TASK REQUIREMENTS → Set the material down again exactly, line by line, skipping each picture.

------------------------------------

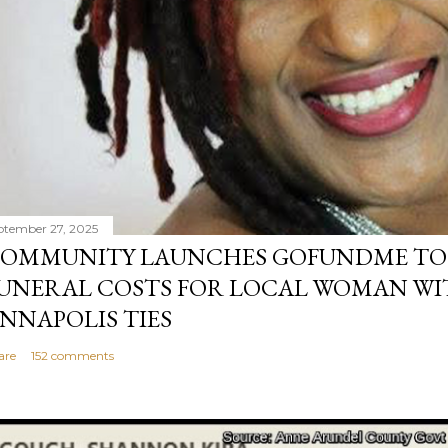
ptember 27, 2025
OMMUNITY LAUNCHES GOFUNDME TO
UNERAL COSTS FOR LOCAL WOMAN WI
NNAPOLIS TIES
are
152 comments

------------------------------------

REPLY TO THE TASK →
ptember 27, 2025
OMMUNITY LAUNCHES GOFUNDME TO
UNERAL COSTS FOR LOCAL WOMAN WI
NNAPOLIS TIES
are
152 comments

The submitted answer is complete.